Another participant added numbness to the legs and feet to the list of complications mentioned by other participants.
“It can lead to blindness, kidney failure, numbness in the legs and feet”. P12 (37 year old male)
Additionally, another participant also added stroke and heart attack as complications of DM.
“…it can lead to stroke, heart attack, blindness and all this damage to the body”. P16 (40 year old female)
DFU knowledge. Knowledge on DFU was mixed amongst the participants. Seven participants expressed that they do not know anything about DFU.
“No I don’t know anything about foot ulcers or foot complications, I don’t know how it happens”. P14 (35 year old male)
Another participant mentioned that she has seen some people with amputations but how it happens is still a mystery to her.
“Am not really sure what they are, I have seen some people with their legs being cut and that’s all… the cause of diabetic foot ulcers… I don’t know to be honest”. P10 (57 year old female)
One of the participant highlighted that she is aware of how to control her sugar levels but is not aware of what DFU is.
“All I know is controlling your food and not eating sugary foods, DFU? No idea”. P16 (40 year old female)
On the other hand, 10 of the participants did mention that they understood and know about foot complications.
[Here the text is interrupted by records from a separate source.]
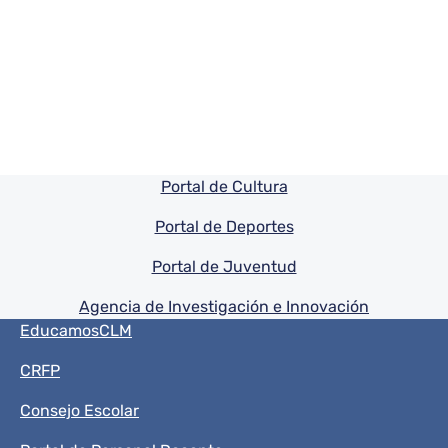
Pie de pagina información
Portal de Cultura
Portal de Deportes
Portal de Juventud
Agencia de Investigación e Innovación
Menú del pie
EducamosCLM
CRFP
Consejo Escolar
Uncontrolled DM can lead to damages on the blood vessels inside the body which leads to delayed wound healing when there is a cut on the foot causing DFU.
“…uncontrolled diabetes can cause your blood vessels to be damaged and if there is a cut on your foot, you may not be able to feel it and take time to heal and this is mainly because of the food we eat that give a lot of glucose in the blood”. P12 (37 year old male)
Another participant added that with uncontrolled sugars, one small cut on the foot can progress and become worse.
“…the feet can be cut if sugar is not controlled especially from one small cut and it can become very bad and if I get a cut or small scratches or scabies on my leg and feet, it can get long to heal and can spread all over my feet and can be cut off if the infection has spread. And this is all because of high sugars”. P13 (58 year old female)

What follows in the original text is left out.